Exact copy, pictures excluded: output the lines from the opening of the entries through the line bearing "к постоянному движению вперед, редко".
[Opening Data under study section]
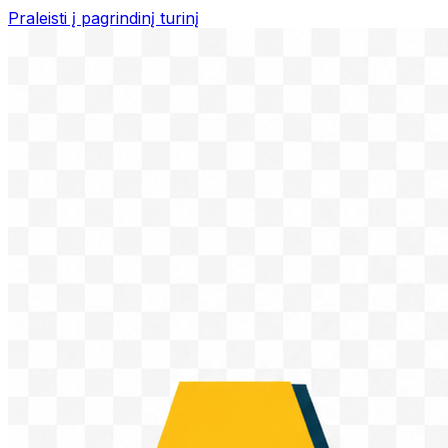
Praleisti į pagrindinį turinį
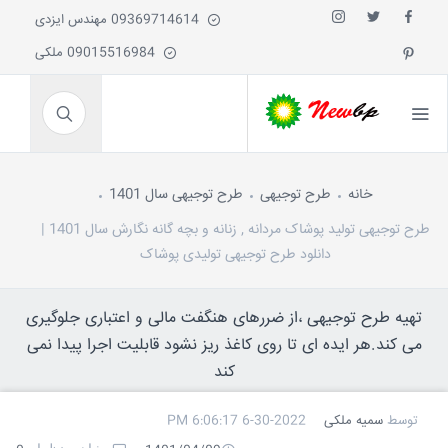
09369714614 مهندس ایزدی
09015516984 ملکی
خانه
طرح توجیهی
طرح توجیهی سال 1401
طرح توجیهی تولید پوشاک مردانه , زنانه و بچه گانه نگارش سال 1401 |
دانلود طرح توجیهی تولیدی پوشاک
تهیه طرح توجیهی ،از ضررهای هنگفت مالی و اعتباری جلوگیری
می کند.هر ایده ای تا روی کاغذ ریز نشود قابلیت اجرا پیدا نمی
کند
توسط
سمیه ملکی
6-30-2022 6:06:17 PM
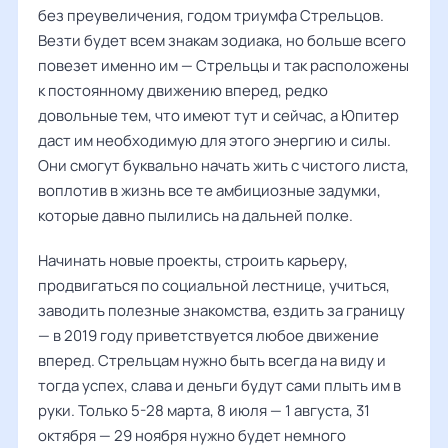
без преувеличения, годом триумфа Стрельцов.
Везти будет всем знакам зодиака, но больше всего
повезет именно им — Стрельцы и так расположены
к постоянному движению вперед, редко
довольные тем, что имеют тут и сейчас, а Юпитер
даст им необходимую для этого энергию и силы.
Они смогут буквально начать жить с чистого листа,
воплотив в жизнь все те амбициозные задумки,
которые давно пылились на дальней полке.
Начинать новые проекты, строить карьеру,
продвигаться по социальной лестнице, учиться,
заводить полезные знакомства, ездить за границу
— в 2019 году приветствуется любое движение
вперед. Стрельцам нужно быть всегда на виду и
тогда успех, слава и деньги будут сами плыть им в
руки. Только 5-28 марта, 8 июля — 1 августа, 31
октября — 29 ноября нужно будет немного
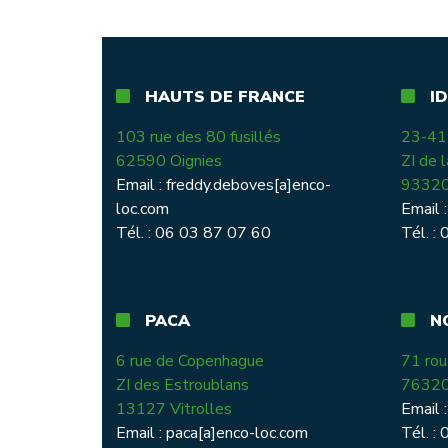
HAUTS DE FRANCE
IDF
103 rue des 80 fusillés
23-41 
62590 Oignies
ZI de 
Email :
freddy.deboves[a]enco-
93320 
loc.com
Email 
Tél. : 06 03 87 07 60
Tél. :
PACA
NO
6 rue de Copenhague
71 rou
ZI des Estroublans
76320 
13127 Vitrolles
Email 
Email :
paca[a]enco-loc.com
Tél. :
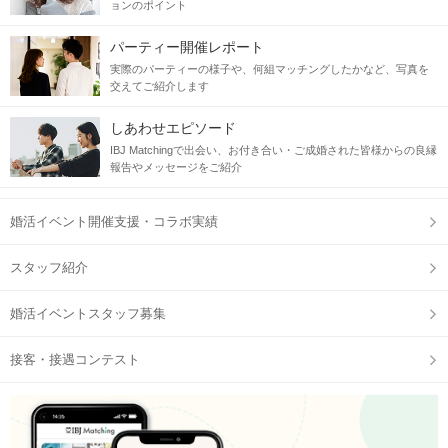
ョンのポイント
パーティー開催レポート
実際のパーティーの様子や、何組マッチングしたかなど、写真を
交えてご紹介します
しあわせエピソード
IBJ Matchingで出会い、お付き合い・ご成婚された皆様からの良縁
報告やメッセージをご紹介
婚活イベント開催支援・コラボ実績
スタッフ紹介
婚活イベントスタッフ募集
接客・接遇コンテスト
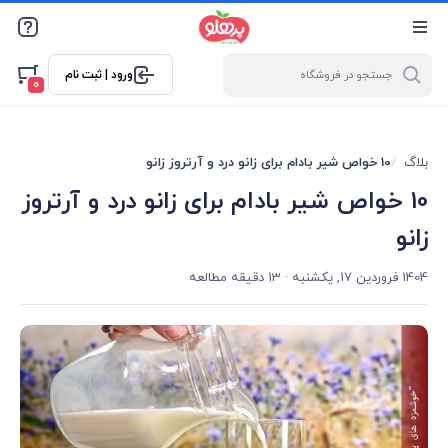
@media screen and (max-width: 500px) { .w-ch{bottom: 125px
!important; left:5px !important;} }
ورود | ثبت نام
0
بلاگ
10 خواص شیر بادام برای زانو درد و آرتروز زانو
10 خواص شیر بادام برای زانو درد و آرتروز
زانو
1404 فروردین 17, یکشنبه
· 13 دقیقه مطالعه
[Closing Data under study section]
*Completed task*
Praleisti į pagrindinį turinį
09369714614 مهندس ایزدی
09015516984 ملکی
خانه
طرح توجیهی
طرح توجیهی سال 1401
طرح توجیهی تولید پوشاک مردانه , زنانه و بچه گانه نگارش سال 1401 |
دانلود طرح توجیهی تولیدی پوشاک
تهیه طرح توجیهی ،از ضررهای هنگفت مالی و اعتباری جلوگیری
می کند.هر ایده ای تا روی کاغذ ریز نشود قابلیت اجرا پیدا نمی
کند
توسط
سمیه ملکی
6-30-2022 6:06:17 PM
без преувеличения, годом триумфа Стрельцов.
Везти будет всем знакам зодиака, но больше всего
повезет именно им — Стрельцы и так расположены
к постоянному движению вперед, редко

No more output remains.